Argyle have opened talks with Mathias Doumbe over a new contract. Doumbe's existing two-year deal ends in June and Tony Pulis is keen to keep him at Home Park for longer. Michael Dunford said: "We have already opened discussions with the player and his agent over a new contract. We wouldn't make an offer to any player unless Tony wanted him to be available in his squad next season. We have made an offer to Matt already and those discussions will continue." Doumbe is one of five players who will be out-of-contract this summer. The others are Mickey Evans, Lee Hodges, Lilian Nalis and Rufus Brevett. Dunford added: "We, as a club, have a limited budget. I don't want to get bogged down by budget, though, because I'm certain supporters are sick and tired of it. But, at the end of the day, there is only so much in the pot and it's up to the manager to advise the board and myself on how he wants his squad to be composed. It's no good tying up all your money now when I'm sure he will want to bring in another two or three new faces in the summer. We have to leave ourselves some leeway. We have already seen players leave the club whose contracts were up in the summer - Bjarni Gudjonsson, Nuno Mendes and Keith Lasley - and it's likely, I would have thought, Rufus Brevett will not be here next season. It's a case of the board and the manager working within that financial framework to allow him some room to manoeuvre in the summer."

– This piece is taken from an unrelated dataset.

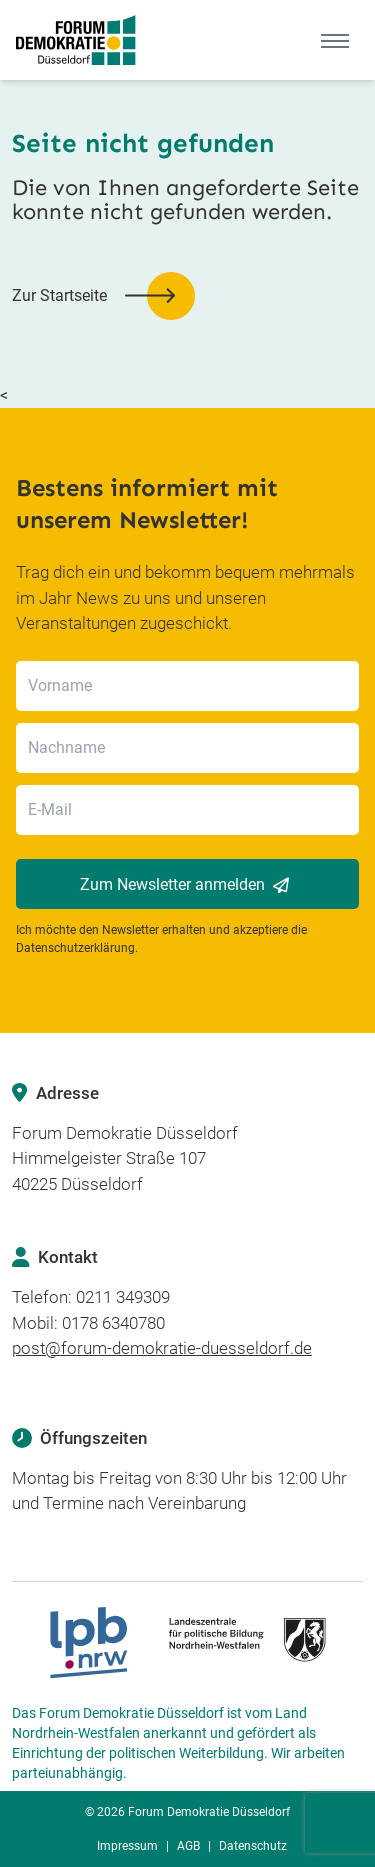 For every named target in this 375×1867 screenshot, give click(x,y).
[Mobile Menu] (335, 40)
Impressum (127, 1846)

Argyle's reserve fixture against Cheltenham Town on March 14th has been postponed and will now be played on Wednesday, March 22nd
Tony Pulis has not ruled out offering professional contracts to more of Argyle's apprentice players. Reuben Reid, Chris Zebroski and Scott Laird have all been offered one-year deals but Pulis insisted there was still time for four more apprentices to earn contracts. They are Liam Drew, Tony McKeever, Clay Bond and Chris Reski. Pulis said: "I have spoken to all of them and we haven't closed the door on any of them yet. It has been difficult because I haven't seen as much of the youth team as I would have liked because my priority has been with the senior side. There are two months of the season left and there is still an opportunity for these lads."